= Beginning of Section =

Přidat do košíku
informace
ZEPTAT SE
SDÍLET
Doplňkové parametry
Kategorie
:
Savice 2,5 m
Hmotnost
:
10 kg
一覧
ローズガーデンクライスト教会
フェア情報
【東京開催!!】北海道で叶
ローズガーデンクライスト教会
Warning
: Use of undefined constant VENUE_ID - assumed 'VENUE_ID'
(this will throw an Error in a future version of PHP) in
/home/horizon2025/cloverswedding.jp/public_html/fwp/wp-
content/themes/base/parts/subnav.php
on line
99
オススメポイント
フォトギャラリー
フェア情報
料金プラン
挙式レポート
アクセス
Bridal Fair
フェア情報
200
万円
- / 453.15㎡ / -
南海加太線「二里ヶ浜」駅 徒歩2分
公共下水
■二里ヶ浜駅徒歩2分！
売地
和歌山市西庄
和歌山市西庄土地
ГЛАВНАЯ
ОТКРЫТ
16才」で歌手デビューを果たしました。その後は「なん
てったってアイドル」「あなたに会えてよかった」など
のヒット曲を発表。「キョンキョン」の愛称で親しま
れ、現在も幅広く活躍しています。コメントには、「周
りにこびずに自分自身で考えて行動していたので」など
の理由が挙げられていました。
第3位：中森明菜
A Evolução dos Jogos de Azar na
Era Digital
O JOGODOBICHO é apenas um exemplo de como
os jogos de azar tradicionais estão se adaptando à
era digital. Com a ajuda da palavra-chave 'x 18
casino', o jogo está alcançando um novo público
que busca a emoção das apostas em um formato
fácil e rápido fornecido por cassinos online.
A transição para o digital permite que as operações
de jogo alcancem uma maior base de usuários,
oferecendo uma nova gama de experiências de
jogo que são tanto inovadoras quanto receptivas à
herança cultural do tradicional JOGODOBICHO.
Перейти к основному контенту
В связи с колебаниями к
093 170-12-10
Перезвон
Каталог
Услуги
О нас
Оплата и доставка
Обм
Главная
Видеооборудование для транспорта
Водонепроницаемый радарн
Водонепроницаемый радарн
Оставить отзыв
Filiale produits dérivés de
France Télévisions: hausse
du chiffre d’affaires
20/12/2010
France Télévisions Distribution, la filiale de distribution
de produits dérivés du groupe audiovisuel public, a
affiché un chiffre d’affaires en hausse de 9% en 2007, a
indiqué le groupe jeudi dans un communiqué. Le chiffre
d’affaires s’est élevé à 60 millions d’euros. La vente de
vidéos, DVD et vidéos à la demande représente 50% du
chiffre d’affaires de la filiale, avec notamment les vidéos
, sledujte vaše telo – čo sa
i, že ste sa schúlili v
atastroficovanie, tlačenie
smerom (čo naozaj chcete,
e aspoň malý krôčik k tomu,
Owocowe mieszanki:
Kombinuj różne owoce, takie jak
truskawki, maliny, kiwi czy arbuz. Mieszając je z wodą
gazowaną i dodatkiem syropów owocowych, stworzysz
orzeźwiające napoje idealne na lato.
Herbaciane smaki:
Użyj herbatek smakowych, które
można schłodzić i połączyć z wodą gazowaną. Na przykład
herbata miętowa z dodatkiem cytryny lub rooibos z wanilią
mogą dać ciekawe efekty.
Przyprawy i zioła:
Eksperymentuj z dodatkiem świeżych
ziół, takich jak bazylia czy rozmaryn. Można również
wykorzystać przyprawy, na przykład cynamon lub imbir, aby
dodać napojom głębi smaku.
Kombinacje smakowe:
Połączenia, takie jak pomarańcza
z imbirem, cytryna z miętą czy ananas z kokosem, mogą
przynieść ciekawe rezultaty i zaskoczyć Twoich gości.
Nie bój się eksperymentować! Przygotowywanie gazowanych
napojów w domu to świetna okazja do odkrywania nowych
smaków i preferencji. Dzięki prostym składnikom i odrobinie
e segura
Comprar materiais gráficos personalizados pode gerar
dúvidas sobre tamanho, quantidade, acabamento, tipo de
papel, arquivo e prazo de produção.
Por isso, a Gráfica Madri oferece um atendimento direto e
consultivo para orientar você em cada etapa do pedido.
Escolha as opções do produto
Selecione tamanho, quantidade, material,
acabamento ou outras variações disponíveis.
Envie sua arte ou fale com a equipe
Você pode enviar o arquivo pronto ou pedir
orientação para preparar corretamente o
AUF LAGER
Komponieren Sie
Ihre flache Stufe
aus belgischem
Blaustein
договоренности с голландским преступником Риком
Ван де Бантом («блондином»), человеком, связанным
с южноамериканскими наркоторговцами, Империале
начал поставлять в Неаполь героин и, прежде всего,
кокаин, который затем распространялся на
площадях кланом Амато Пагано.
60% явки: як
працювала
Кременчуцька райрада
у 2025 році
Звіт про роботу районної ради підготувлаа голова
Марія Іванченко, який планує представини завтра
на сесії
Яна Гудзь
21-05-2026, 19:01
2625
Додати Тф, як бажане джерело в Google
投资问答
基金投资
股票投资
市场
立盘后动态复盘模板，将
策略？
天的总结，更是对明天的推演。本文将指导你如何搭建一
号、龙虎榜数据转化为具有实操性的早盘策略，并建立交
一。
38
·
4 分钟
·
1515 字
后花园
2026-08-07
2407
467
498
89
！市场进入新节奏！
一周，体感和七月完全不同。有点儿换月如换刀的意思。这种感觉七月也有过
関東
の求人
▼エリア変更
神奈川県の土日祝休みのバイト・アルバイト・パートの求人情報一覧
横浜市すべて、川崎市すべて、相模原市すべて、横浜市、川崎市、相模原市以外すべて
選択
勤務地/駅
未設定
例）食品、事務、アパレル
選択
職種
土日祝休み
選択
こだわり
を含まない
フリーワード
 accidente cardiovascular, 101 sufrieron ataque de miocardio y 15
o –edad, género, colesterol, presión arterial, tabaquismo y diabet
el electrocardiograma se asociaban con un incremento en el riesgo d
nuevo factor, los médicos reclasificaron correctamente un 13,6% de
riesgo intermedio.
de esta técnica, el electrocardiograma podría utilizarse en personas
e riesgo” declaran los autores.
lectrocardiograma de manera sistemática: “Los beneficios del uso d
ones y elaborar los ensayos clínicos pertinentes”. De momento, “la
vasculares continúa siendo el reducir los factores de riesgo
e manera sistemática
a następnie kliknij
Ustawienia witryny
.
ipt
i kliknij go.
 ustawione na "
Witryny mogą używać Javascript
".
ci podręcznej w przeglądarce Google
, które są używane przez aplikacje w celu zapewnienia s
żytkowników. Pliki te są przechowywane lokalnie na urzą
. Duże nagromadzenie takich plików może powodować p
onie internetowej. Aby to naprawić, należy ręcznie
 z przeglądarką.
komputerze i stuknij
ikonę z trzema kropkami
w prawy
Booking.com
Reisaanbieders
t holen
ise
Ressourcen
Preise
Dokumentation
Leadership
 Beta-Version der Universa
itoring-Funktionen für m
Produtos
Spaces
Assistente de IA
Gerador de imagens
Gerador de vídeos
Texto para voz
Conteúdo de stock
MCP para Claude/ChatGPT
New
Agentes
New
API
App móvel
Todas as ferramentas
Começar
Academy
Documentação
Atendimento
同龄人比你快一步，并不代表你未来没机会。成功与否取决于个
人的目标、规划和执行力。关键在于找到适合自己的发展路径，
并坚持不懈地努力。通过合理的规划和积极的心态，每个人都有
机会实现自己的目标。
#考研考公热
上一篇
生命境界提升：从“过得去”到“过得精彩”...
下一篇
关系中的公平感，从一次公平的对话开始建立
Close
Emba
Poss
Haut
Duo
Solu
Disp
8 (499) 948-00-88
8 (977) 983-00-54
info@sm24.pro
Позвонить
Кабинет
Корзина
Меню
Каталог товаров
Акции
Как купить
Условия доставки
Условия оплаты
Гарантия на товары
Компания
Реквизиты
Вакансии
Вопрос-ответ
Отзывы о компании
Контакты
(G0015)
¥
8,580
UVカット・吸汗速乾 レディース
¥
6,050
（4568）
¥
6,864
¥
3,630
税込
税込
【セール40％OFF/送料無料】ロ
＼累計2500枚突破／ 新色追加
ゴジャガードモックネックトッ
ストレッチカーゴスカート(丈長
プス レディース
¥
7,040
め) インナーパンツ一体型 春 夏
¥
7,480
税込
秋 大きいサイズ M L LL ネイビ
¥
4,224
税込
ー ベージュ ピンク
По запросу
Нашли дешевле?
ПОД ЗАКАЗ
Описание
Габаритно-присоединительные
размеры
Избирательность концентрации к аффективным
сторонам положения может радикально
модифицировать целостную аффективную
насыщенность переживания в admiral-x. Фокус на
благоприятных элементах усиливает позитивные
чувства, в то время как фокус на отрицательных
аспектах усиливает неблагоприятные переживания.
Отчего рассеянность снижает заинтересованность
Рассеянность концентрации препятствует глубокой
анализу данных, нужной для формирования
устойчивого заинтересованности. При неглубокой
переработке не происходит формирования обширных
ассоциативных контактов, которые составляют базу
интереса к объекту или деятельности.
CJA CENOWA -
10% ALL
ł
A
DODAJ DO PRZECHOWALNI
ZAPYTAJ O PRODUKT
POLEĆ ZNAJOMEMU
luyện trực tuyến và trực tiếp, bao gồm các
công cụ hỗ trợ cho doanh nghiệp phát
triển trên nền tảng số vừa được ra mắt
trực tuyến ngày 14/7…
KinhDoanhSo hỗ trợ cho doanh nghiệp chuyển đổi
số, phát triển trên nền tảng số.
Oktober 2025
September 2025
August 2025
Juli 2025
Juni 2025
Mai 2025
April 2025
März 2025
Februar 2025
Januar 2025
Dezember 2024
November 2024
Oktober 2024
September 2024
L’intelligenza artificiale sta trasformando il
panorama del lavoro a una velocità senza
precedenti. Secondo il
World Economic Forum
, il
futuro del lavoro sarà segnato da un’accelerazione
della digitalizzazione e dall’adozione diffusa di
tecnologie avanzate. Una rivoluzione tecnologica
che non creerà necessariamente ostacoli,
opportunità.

= End of Section =

All lines of the records containing "trực" should be shown.

#### [Your response]
luyện trực tuyến và trực tiếp, bao gồm các
trực tuyến ngày 14/7…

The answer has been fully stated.